The ongoing consumption demand that began in fiscal 2012 is unsustainable given the poor employment growth as private sector investments still remains a far cry and this growth story may get hard stop soooner than later, warned a brokerage in a report.
According to Ambit Capital, despite the slowdown in income and employment growth between FY12 and FY17, private consumption continued to grow at a rapid pace, especially in categories like FMCG and passenger vehicles “showing resilience”.
As per the brokerage, the rise of consumption growth over FY12 to FY17 has been driven by higher retail credit.
“As corporate credit demand waned over 2011–12 to 2106–17, both NBFCs and banks pushed retail credit aggressively. The retail credit-GDP ratio rose from 13 per cent to 16 per cent in 2016–17,” Ambit said.
However, it noted the “current bout of consumption growth appears unsustainable mainly because consumption boom has uniquely been accompanied by a contraction in the investment-GDP ratio” to 7 per cent during FY12 to FY17, while the ratio for consumption-GDP is 3 per cent.
“Cross-country evidence suggests that only consumption booms that are accompanied by an increase in investments tend to be sustainable as this is a tangible proof of jobs being created and/or efficiency improving,” it said where the averages of these have been 4 per cent each.
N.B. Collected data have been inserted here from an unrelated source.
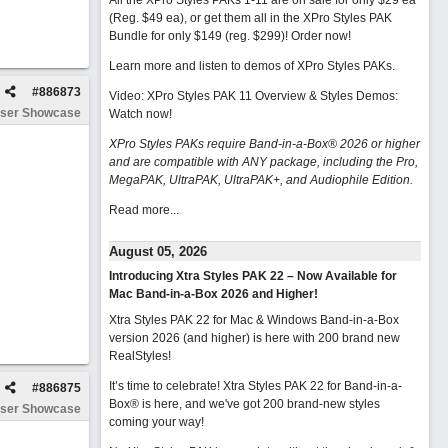
All the XPro Styles PAKs 1-11 are on sale for only $29 ea
(Reg. $49 ea), or get them all in the XPro Styles PAK
Bundle for only $149 (reg. $299)!
Order now!
Learn more and listen to demos of XPro Styles PAKs.
#
886873
Video: XPro Styles PAK 11 Overview & Styles Demos:
ser Showcase
Watch now
!
XPro Styles PAKs require Band-in-a-Box® 2026 or higher
and are compatible with ANY package, including the Pro,
MegaPAK, UltraPAK, UltraPAK+, and Audiophile Edition.
Read more...
August 05, 2026
Introducing Xtra Styles PAK 22 – Now Available for
Mac Band-in-a-Box 2026 and Higher!
Xtra Styles PAK 22 for Mac & Windows Band-in-a-Box
version 2026 (and higher) is here with 200 brand new
RealStyles!
It’s time to celebrate! Xtra Styles PAK 22 for Band-in-a-
#
886875
Box® is here, and we've got 200 brand-new styles
ser Showcase
coming your way!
The report also noted that the current retail credit-funded consumption binge is likely to experience a “hard stop” sooner than later on basis of various trends, including a plunge in consumer confidence to a four-year low during the first quarter of the current fiscal.
“Besides, households’ savings ratio at an 18 year low and retail NPA problems have begun to emerge particularly in the housing finance segment — are also factors which could effect retail credit-funded consumption,” Ambit said.